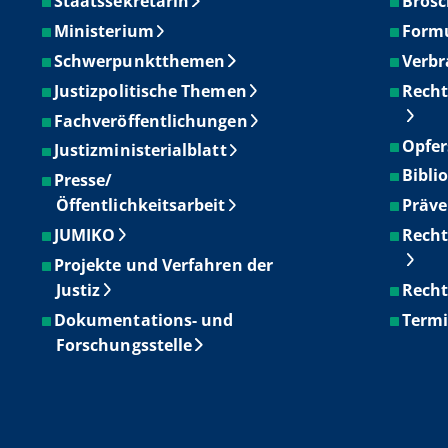
Staatssekretärin
Brosc
Ministerium
Form
Schwerpunktthemen
Verbr
Justizpolitische Themen
Recht
Fachveröffentlichungen
Opfer
Justizministerialblatt
Bibli
Presse/
Öffentlichkeitsarbeit
Präve
JUMIKO
Recht
Projekte und Verfahren der
Justiz
Recht
Dokumentations- und
Term
Forschungsstelle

========

ACTIVITY: Would you set down each line of the listing above exactly, apart from the pictures?

OUTPUT OF THE EXERCISE:
Staatssekretärin
Brosc
Ministerium
Form
Schwerpunktthemen
Verbr
Justizpolitische Themen
Recht
Fachveröffentlichungen
Opfer
Justizministerialblatt
Bibli
Presse/
Öffentlichkeitsarbeit
Präve
JUMIKO
Recht
Projekte und Verfahren der
Justiz
Recht
Dokumentations- und
Term
Forschungsstelle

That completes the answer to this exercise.